When normal human dermal fibroblasts were cultured in a culture dish and became confluent, they were injured with a needle tip. 3 wt% (cellulose fiber concentration 6.0 × 10 ⁻³ wt%), 0.75 wt% (cellulose fiber concentration 1.5 ×) 500 μL each of a solution diluted with DMEM medium so as to have a concentration of 10 ⁻³ wt%, positive control PC (10% FBS, DMEM medium), and negative control NC (DMEM medium) were added and cultured for 7 hours. .
Then, using the area of the wound immediately after the wound and the value of the area of the wound after culturing for 7 hours, the change rate indicating the ratio of the area where the wound was closed was calculated and plotted on a graph.
That is, the rate of change is {(the area of the wound immediately after being scratched (μm ² ) −the area of the wound after being cultured for 7 hours (μm ² )) / the area of the wound immediately after being scratched (μm ² )} X100 (%) was calculated.
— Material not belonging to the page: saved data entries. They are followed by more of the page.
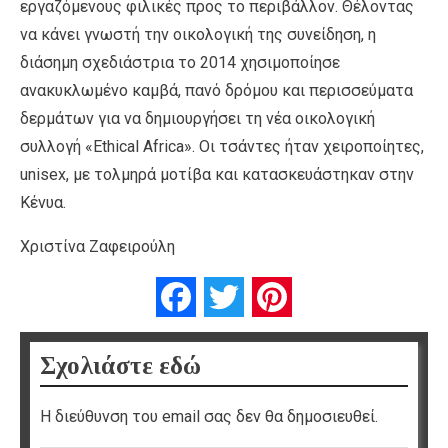
εργαζόμενους φιλικές προς το περιβάλλον. Θέλοντας
να κάνει γνωστή την οικολογική της συνείδηση, η
διάσημη σχεδιάστρια το 2014 χησιμοποίησε
ανακυκλωμένο καμβά, πανό δρόμου και περισσεύματα
δερμάτων για να δημιουργήσει τη νέα οικολογική
συλλογή «Ethical Africa». Οι τσάντες ήταν χειροποίητες,
unisex, με τολμηρά μοτίβα και κατασκευάστηκαν στην
Κένυα.
Χριστίνα Ζαφειρούλη
Facebook
Twitter
Pinterest
Σχολιάστε εδώ
Η διεύθυνση του email σας δεν θα δημοσιευθεί.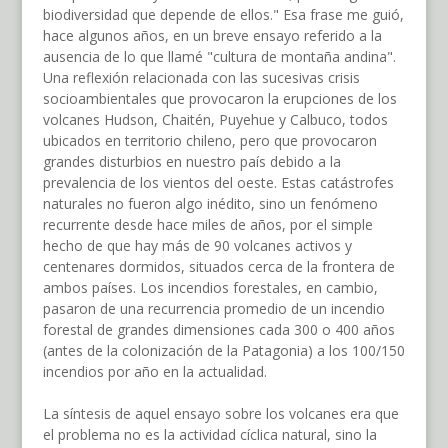
biodiversidad que depende de ellos." Esa frase me guió,
hace algunos años, en un breve ensayo referido a la
ausencia de lo que llamé "cultura de montaña andina".
Una reflexión relacionada con las sucesivas crisis
socioambientales que provocaron la erupciones de los
volcanes Hudson, Chaitén, Puyehue y Calbuco, todos
ubicados en territorio chileno, pero que provocaron
grandes disturbios en nuestro país debido a la
prevalencia de los vientos del oeste. Estas catástrofes
naturales no fueron algo inédito, sino un fenómeno
recurrente desde hace miles de años, por el simple
hecho de que hay más de 90 volcanes activos y
centenares dormidos, situados cerca de la frontera de
ambos países. Los incendios forestales, en cambio,
pasaron de una recurrencia promedio de un incendio
forestal de grandes dimensiones cada 300 o 400 años
(antes de la colonización de la Patagonia) a los 100/150
incendios por año en la actualidad.
La síntesis de aquel ensayo sobre los volcanes era que
el problema no es la actividad cíclica natural, sino la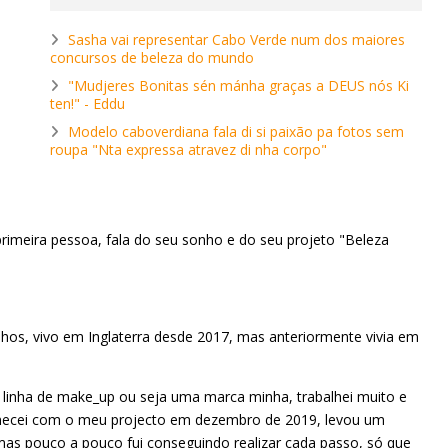
Sasha vai representar Cabo Verde num dos maiores
concursos de beleza do mundo
"Mudjeres Bonitas sén mánha graças a DEUS nós Ki
ten!" - Eddu
Modelo caboverdiana fala di si paixão pa fotos sem
roupa "Nta expressa atravez di nha corpo"
rimeira pessoa, fala do seu sonho e do seu projeto "Beleza
hos, vivo em Inglaterra desde 2017, mas anteriormente vivia em
 linha de make_up ou seja uma marca minha, trabalhei muito e
comecei com o meu projecto em dezembro de 2019, levou um
as pouco a pouco fui conseguindo realizar cada passo, só que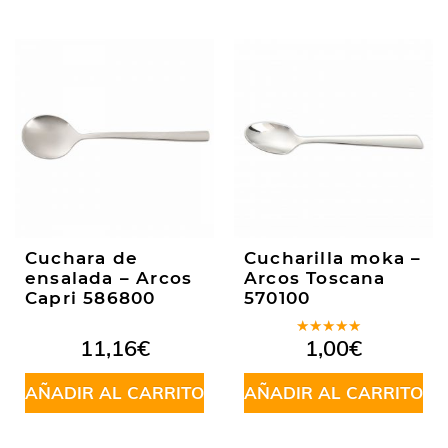
Cuchara de
Cucharilla moka –
ensalada – Arcos
Arcos Toscana
Capri 586800
570100
Valorado
11,16
€
1,00
€
en
5.00
de
5
AÑADIR AL CARRITO
AÑADIR AL CARRITO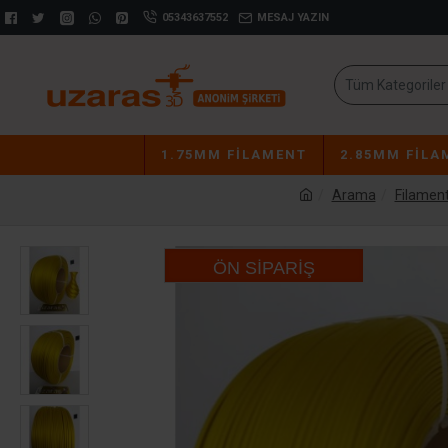
05343637552
MESAJ YAZIN
Tüm Kategoriler
1.75MM FILAMENT
2.85MM FILA
Arama
Filamen
ÖN SIPARIŞ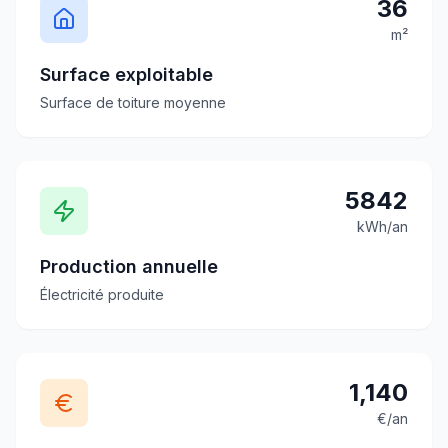
36
m²
Surface exploitable
Surface de toiture moyenne
5842
kWh/an
Production annuelle
Électricité produite
1,140
€/an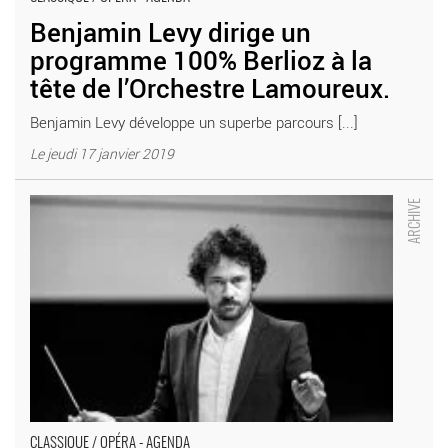
Benjamin Levy dirige un
programme 100% Berlioz à la
tête de l’Orchestre Lamoureux.
Benjamin Levy développe un superbe parcours [...]
Le jeudi 17 janvier 2019
Orchestre-Atelier Ostinato - Critique sortie Classique / Opéra
Suresnes Théâtre de Suresnes Jean Vilar
CLASSIQUE / OPÉRA - AGENDA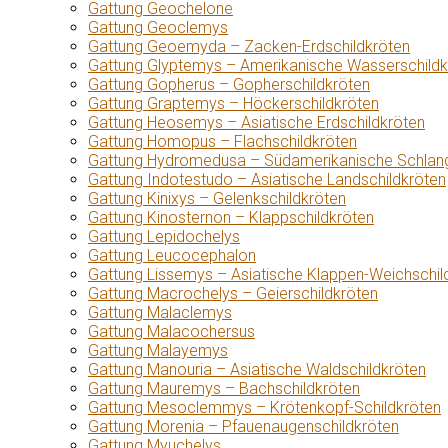
Gattung Geochelone
Gattung Geoclemys
Gattung Geoemyda – Zacken-Erdschildkröten
Gattung Glyptemys – Amerikanische Wasserschildk
Gattung Gopherus – Gopherschildkröten
Gattung Graptemys – Höckerschildkröten
Gattung Heosemys – Asiatische Erdschildkröten
Gattung Homopus – Flachschildkröten
Gattung Hydromedusa – Südamerikanische Schlang
Gattung Indotestudo – Asiatische Landschildkröten
Gattung Kinixys – Gelenkschildkröten
Gattung Kinosternon – Klappschildkröten
Gattung Lepidochelys
Gattung Leucocephalon
Gattung Lissemys – Asiatische Klappen-Weichschil
Gattung Macrochelys – Geierschildkröten
Gattung Malaclemys
Gattung Malacochersus
Gattung Malayemys
Gattung Manouria – Asiatische Waldschildkröten
Gattung Mauremys – Bachschildkröten
Gattung Mesoclemmys – Krötenkopf-Schildkröten
Gattung Morenia – Pfauenaugenschildkröten
Gattung Myuchelys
The results are shown in FIGS.
FIG. 3 is a photograph showing the appearance of the wound before and after culturing after scratching in this test example, and FIG. 4 is a graph of the calculated change rate.
From the results of FIGS. 3 and 4, it was found that the cellulose nanofiber composition of this example promoted migration of fibroblasts.

Claims (4)

A cell growth promoter,
Cellulose fiber as an active ingredient,
The cellulose fiber has a number average fiber diameter of 2 to 150 nm. The cellulose has a cellulose I-type crystal structure, and a hydroxyl group at the C6 position of each glucose unit in the cellulose molecule is selectively oxidized to form a carboxyl. A cell growth promoter characterized by being modified into a group, whereby the carboxyl group has a ratio of 0.6 to 2.5 mmol / g.   The cell growth promoter according to claim 1, wherein the cellulose fiber is oxidized using a co-oxidant in the presence of an N-oxyl compound. The cell growth promoter is a dispersion in which the cellulose fibers are dispersed in an aqueous solvent,
The cell growth promoter according to claim 1 or 2, wherein a concentration of the cellulose fiber in the cell growth promoter is 6.0 x ^10-5 wt% to 5.0 wt%.   The cell growth promoter according to any one of claims 1 to 3, which is a fibroblast growth promoter.